Extracted data entries:
_ _ _ _

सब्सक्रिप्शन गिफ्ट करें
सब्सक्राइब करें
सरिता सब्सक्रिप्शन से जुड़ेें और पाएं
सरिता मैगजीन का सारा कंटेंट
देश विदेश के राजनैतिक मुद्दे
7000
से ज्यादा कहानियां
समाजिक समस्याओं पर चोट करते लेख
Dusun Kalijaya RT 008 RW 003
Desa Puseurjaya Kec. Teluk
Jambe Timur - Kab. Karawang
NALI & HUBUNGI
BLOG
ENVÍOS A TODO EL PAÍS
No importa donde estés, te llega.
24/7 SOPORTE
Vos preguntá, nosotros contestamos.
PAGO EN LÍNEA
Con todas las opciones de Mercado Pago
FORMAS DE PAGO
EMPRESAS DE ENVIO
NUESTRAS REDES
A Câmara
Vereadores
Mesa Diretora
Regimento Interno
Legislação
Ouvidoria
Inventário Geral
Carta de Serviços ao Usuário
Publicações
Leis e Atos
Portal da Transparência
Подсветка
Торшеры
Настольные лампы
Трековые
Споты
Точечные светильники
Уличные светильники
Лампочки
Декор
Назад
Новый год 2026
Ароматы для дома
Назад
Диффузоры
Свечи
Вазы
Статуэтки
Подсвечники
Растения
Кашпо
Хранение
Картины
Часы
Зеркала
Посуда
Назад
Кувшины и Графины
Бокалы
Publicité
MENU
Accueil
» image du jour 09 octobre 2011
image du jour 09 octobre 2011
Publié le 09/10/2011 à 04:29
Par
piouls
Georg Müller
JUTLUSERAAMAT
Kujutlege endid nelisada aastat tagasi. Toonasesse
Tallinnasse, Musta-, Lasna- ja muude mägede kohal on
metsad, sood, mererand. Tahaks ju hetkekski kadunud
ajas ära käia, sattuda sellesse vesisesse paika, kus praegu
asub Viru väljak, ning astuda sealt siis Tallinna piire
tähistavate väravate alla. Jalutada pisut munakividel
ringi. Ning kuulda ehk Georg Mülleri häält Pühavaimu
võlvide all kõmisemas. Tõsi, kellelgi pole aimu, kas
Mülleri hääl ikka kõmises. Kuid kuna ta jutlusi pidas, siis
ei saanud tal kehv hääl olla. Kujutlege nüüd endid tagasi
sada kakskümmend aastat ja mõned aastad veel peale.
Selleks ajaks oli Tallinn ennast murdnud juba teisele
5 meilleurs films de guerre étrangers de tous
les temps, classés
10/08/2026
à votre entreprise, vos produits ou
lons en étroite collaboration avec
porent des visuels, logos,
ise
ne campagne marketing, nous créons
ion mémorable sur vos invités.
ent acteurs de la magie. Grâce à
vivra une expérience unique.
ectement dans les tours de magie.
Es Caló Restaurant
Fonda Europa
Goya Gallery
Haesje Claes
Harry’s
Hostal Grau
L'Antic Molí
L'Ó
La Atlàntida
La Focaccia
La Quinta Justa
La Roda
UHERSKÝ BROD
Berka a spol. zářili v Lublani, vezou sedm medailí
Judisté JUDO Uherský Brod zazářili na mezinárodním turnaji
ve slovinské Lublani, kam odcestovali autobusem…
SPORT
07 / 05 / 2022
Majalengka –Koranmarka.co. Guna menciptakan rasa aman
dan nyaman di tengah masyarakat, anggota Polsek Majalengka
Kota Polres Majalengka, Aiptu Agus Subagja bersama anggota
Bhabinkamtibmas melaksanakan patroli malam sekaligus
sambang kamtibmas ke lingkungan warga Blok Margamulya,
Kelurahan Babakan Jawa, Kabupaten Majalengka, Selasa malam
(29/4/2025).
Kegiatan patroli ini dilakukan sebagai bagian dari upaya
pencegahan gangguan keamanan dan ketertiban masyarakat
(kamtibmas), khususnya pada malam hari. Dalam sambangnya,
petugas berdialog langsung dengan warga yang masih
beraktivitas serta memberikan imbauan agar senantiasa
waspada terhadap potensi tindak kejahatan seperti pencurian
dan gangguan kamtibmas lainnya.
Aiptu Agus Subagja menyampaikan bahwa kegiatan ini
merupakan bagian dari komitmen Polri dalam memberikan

_ _ _ _

**EXERCISE**. Go to the line with "Подсвечники" in the entries above and repeat every line from there through the line with "beraktivitas serta memberikan", exactly and with no other text.

**ANSWER FOR THIS EXERCISE**.
Подсвечники
Растения
Кашпо
Хранение
Картины
Часы
Зеркала
Посуда
Назад
Кувшины и Графины
Бокалы
Publicité
MENU
Accueil
» image du jour 09 octobre 2011
image du jour 09 octobre 2011
Publié le 09/10/2011 à 04:29
Par
piouls
Georg Müller
JUTLUSERAAMAT
Kujutlege endid nelisada aastat tagasi. Toonasesse
Tallinnasse, Musta-, Lasna- ja muude mägede kohal on
metsad, sood, mererand. Tahaks ju hetkekski kadunud
ajas ära käia, sattuda sellesse vesisesse paika, kus praegu
asub Viru väljak, ning astuda sealt siis Tallinna piire
tähistavate väravate alla. Jalutada pisut munakividel
ringi. Ning kuulda ehk Georg Mülleri häält Pühavaimu
võlvide all kõmisemas. Tõsi, kellelgi pole aimu, kas
Mülleri hääl ikka kõmises. Kuid kuna ta jutlusi pidas, siis
ei saanud tal kehv hääl olla. Kujutlege nüüd endid tagasi
sada kakskümmend aastat ja mõned aastad veel peale.
Selleks ajaks oli Tallinn ennast murdnud juba teisele
5 meilleurs films de guerre étrangers de tous
les temps, classés
10/08/2026
à votre entreprise, vos produits ou
lons en étroite collaboration avec
porent des visuels, logos,
ise
ne campagne marketing, nous créons
ion mémorable sur vos invités.
ent acteurs de la magie. Grâce à
vivra une expérience unique.
ectement dans les tours de magie.
Es Caló Restaurant
Fonda Europa
Goya Gallery
Haesje Claes
Harry’s
Hostal Grau
L'Antic Molí
L'Ó
La Atlàntida
La Focaccia
La Quinta Justa
La Roda
UHERSKÝ BROD
Berka a spol. zářili v Lublani, vezou sedm medailí
Judisté JUDO Uherský Brod zazářili na mezinárodním turnaji
ve slovinské Lublani, kam odcestovali autobusem…
SPORT
07 / 05 / 2022
Majalengka –Koranmarka.co. Guna menciptakan rasa aman
dan nyaman di tengah masyarakat, anggota Polsek Majalengka
Kota Polres Majalengka, Aiptu Agus Subagja bersama anggota
Bhabinkamtibmas melaksanakan patroli malam sekaligus
sambang kamtibmas ke lingkungan warga Blok Margamulya,
Kelurahan Babakan Jawa, Kabupaten Majalengka, Selasa malam
(29/4/2025).
Kegiatan patroli ini dilakukan sebagai bagian dari upaya
pencegahan gangguan keamanan dan ketertiban masyarakat
(kamtibmas), khususnya pada malam hari. Dalam sambangnya,
petugas berdialog langsung dengan warga yang masih
beraktivitas serta memberikan imbauan agar senantiasa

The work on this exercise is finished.